Factors influencing the adoption of open access publishing

Date of Award


Degree Type


Degree Name

Doctor of Philosophy (PhD)


Information Management and Technology


Jian Qin


Open access publishing, Scholarly communication

Subject Categories

Library and Information Science | Social and Behavioral Sciences


The goal of this research was to identify the factors affecting scientists' adoption of open access publishing and to examine the extent to which these factors influenced the adoption. As an innovative way to disseminate scholarly information, open access journals offer many benefits that would have been impossible in traditional scholarly journals. Despite the increasing popularity, research-oriented publications have been few on the topic of open access, and there has been a lack of understanding of the adoption of open access publishing, which is becoming a hindrance to effective promotion and evaluation of open access journals. Drawing upon Everette Rogers' diffusion of innovation theory and Icek Ajzen's theory of planned behavior, this research examined (1) the factors influencing scientists' intention to publish in open access journals, (2) the measurement scale for each factor, and (3) the relative importance of these factors. To ensure the reliability and validity of survey instrument, this research conducted an elicitation study that comprised pilot interviews, content analysis, operationalization, and evaluation of initial items.
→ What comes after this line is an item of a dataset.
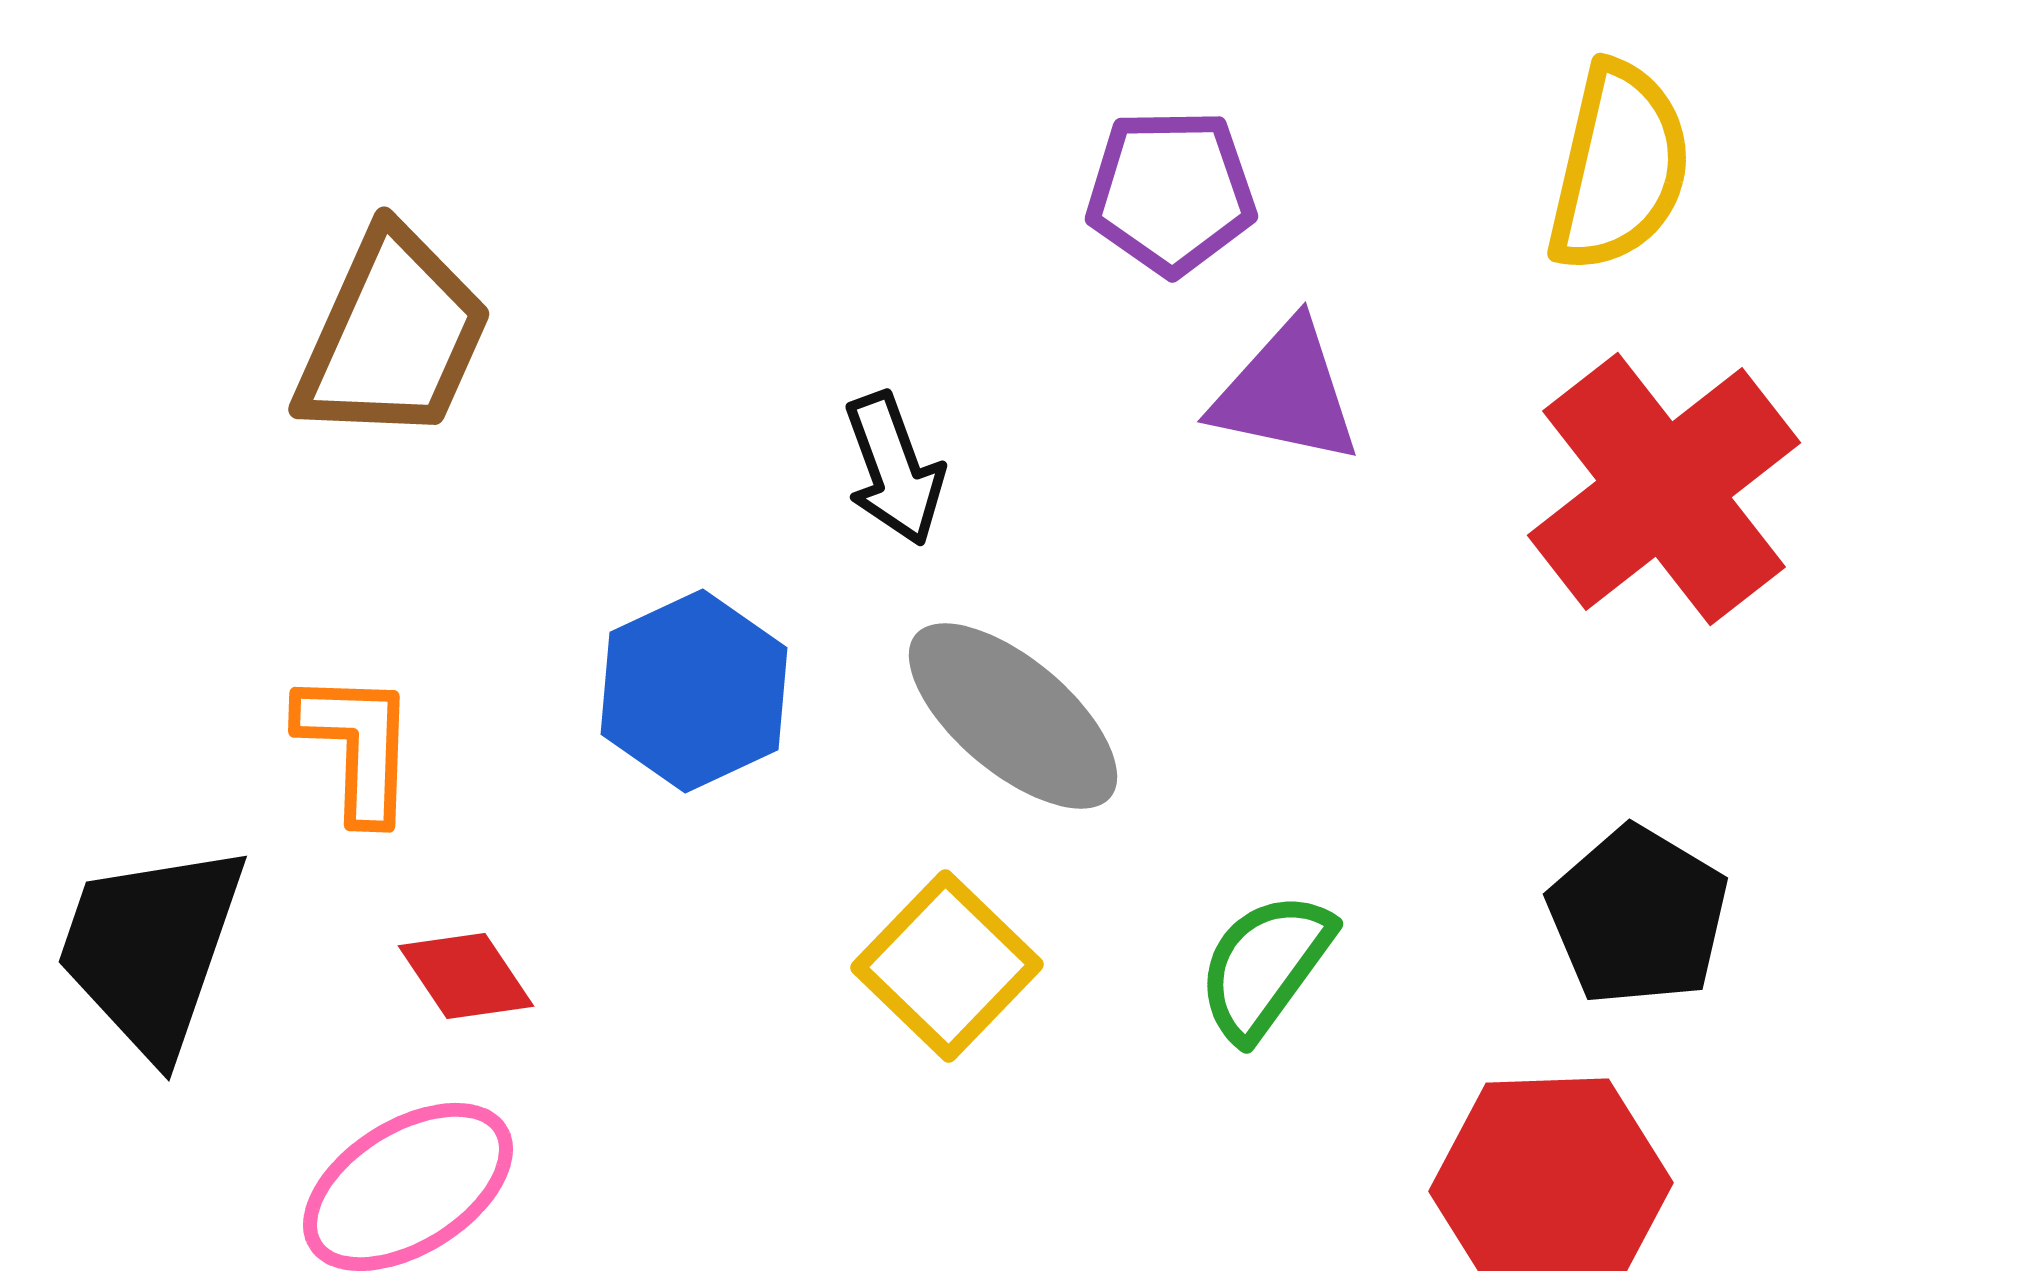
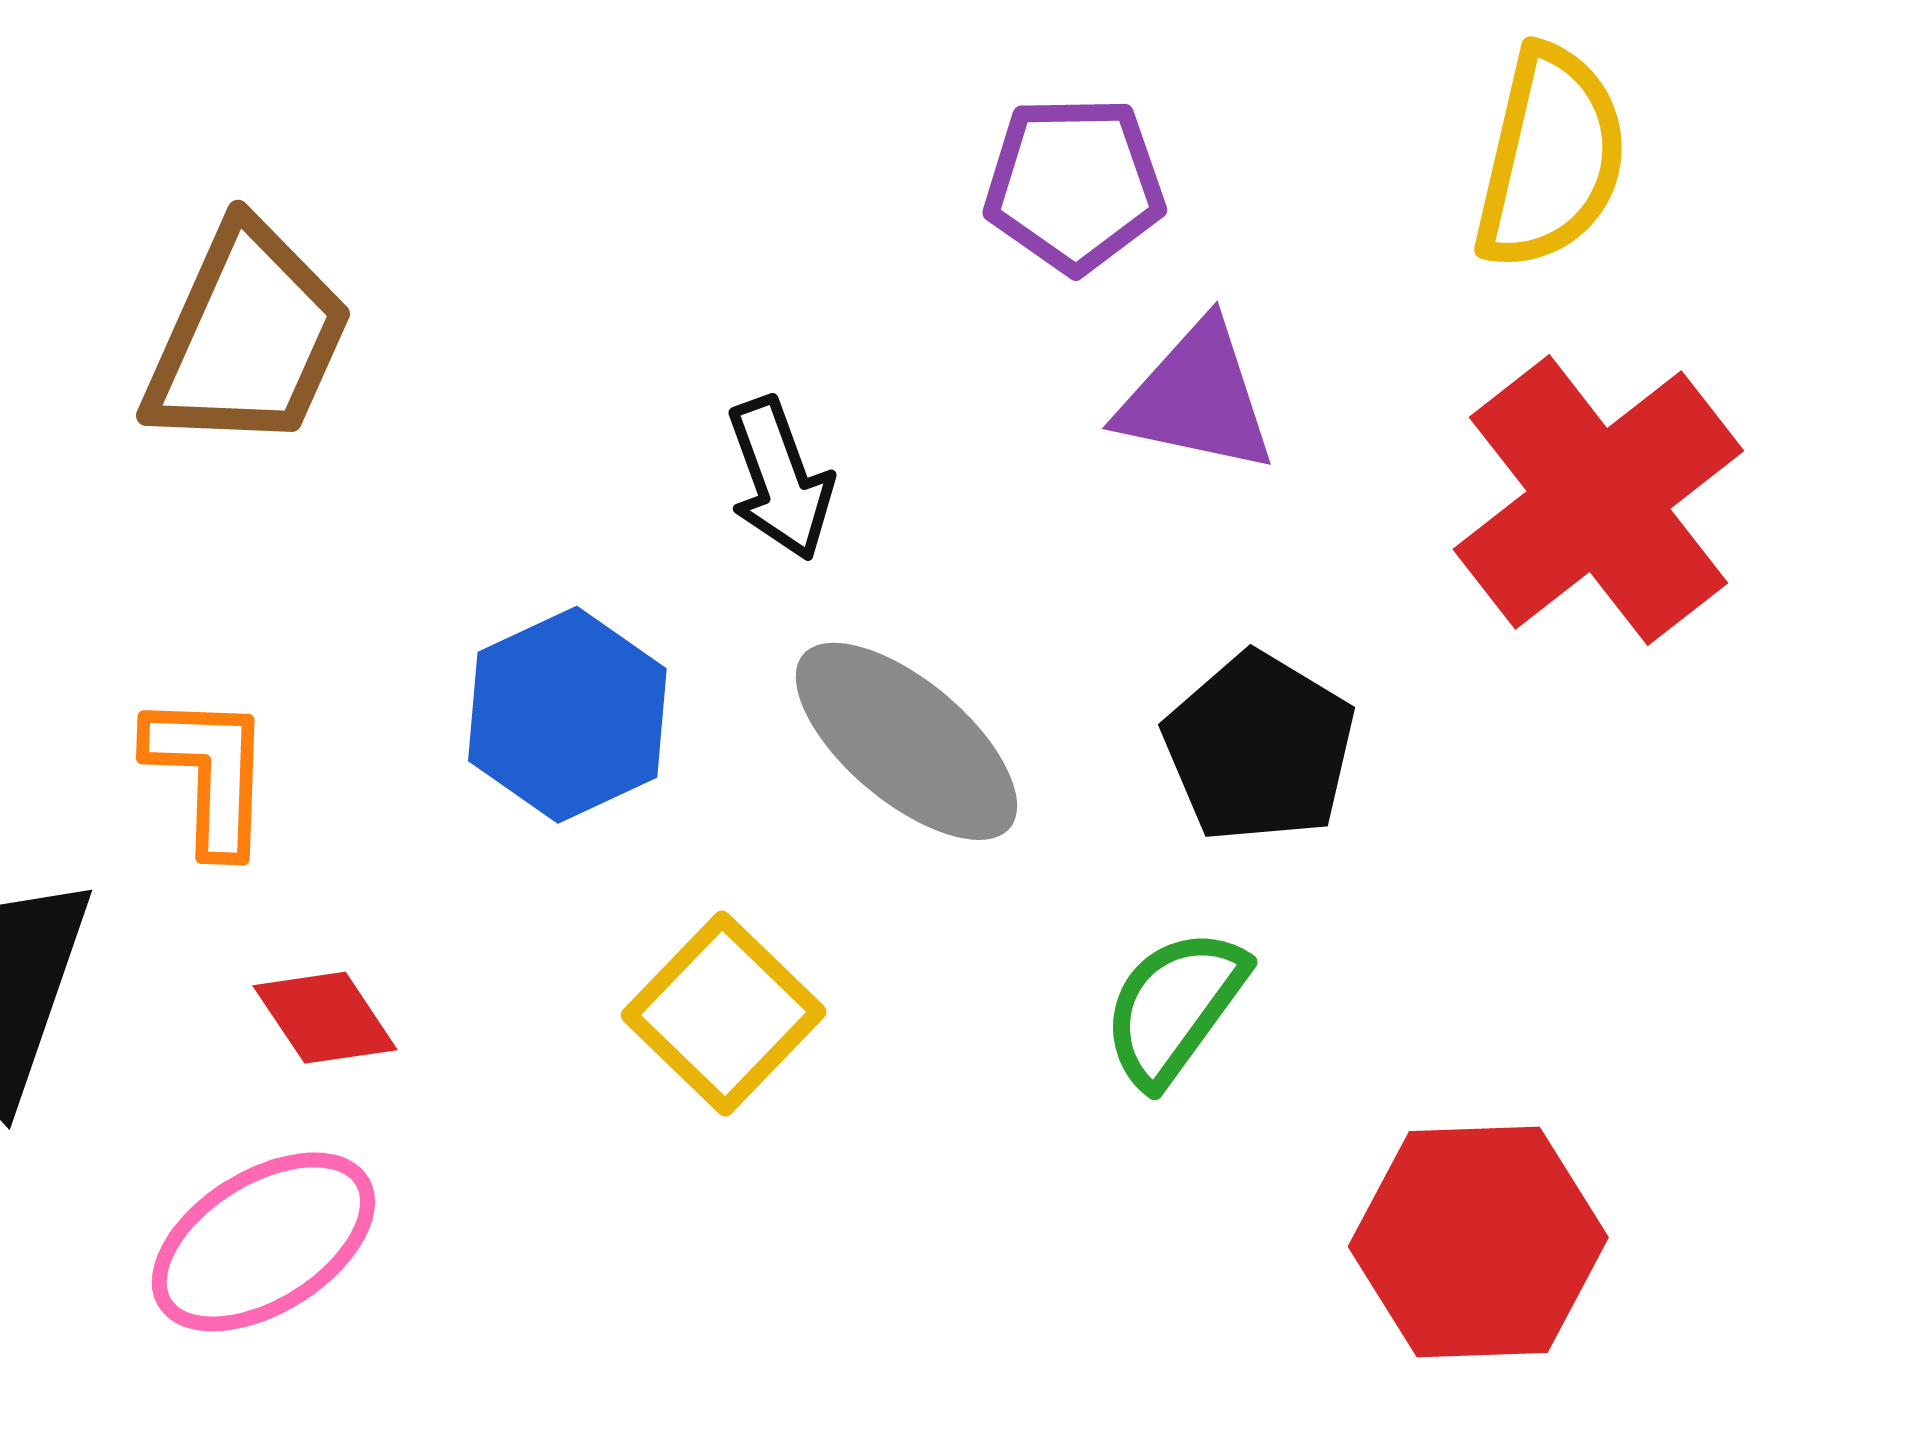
black pentagon: (1638, 916) -> (1259, 748), moved
yellow square: (947, 966) -> (724, 1013), moved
A total of 1,104 scientists responded to a Web-based survey. The data analysis identified eleven factors and found that six attitudinal, two perceived control factors and one demographic factor out of the eleven significantly influenced the intention of open access publishing. The social influence and perceived topical compatibility factors appeared to be insignificant for the adoption. The influence of these factors, however, varied among the groups with different tenure status. Prior experience with and knowledge of open access publishing was a significant factor to motivate scientists to adopt open access publishing in general, but the perceived benefit of being visible was considered more important by tenured scientists than by untenured and not-applicable scientists. The untenured and not-applicable groups perceived the benefits of career matters as a more important factor. The findings of this research contribute to our understanding of scientists' perceptions of and behavior in adopting open access publishing as well as of the measurement scales. Open access publishers and research libraries may also use the results as guidelines in promoting open access publishing and evaluating open access journals respectively.